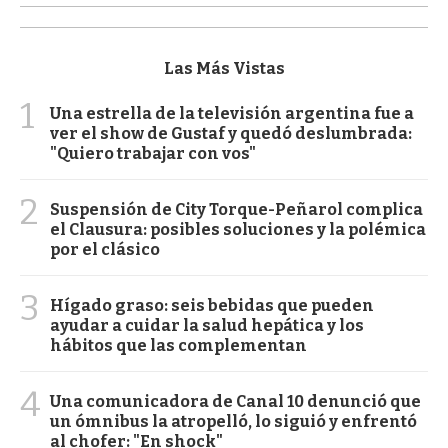
Las Más Vistas
1
Una estrella de la televisión argentina fue a
ver el show de Gustaf y quedó deslumbrada:
"Quiero trabajar con vos"
2
Suspensión de City Torque-Peñarol complica
el Clausura: posibles soluciones y la polémica
por el clásico
3
Hígado graso: seis bebidas que pueden
ayudar a cuidar la salud hepática y los
hábitos que las complementan
4
Una comunicadora de Canal 10 denunció que
un ómnibus la atropelló, lo siguió y enfrentó
al chofer: "En shock"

-- -- --

_TASK INSTRUCTIONS_: A faithful, word-for-word copy of the records above, pictures left out, is the answer.

_TASK RESPONSE_:
Las Más Vistas
1
Una estrella de la televisión argentina fue a
ver el show de Gustaf y quedó deslumbrada:
"Quiero trabajar con vos"
2
Suspensión de City Torque-Peñarol complica
el Clausura: posibles soluciones y la polémica
por el clásico
3
Hígado graso: seis bebidas que pueden
ayudar a cuidar la salud hepática y los
hábitos que las complementan
4
Una comunicadora de Canal 10 denunció que
un ómnibus la atropelló, lo siguió y enfrentó
al chofer: "En shock"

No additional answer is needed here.